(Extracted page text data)

Start of Block

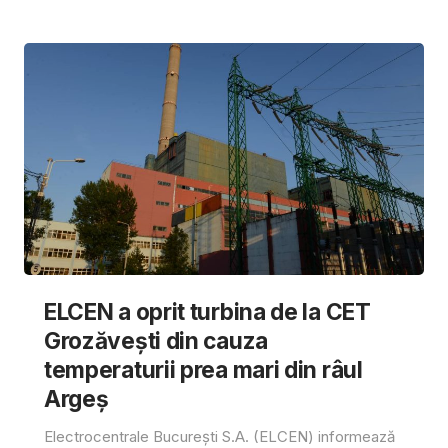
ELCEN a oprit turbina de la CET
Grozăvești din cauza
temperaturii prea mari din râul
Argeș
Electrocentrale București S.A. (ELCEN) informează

End of Block
Start of Block

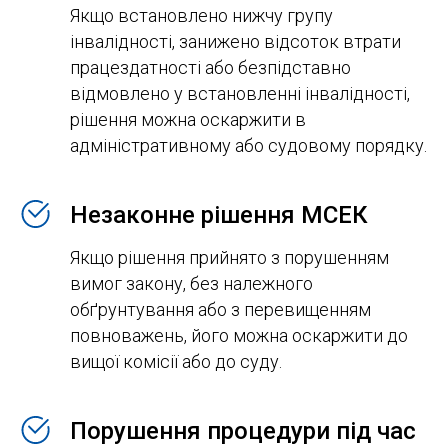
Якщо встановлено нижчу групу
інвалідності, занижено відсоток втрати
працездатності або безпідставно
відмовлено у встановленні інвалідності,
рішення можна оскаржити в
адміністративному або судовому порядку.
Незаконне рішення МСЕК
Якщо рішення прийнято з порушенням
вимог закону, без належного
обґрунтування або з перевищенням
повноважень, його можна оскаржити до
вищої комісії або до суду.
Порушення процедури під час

End of Block
Start of Block

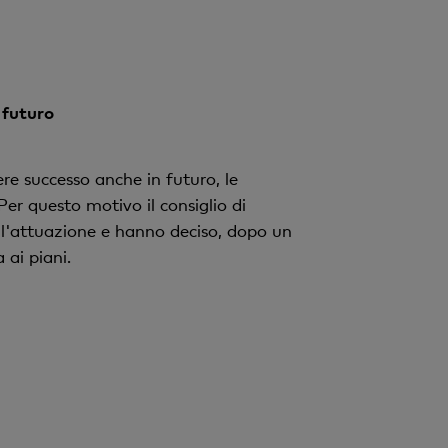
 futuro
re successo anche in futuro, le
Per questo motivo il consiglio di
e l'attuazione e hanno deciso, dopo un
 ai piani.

End of Block

WHAT IS NEEDED
Only lines with the word "інвалідності" are wanted, so copy each one from the records.

OUTPUT BELOW
інвалідності, занижено відсоток втрати
відмовлено у встановленні інвалідності,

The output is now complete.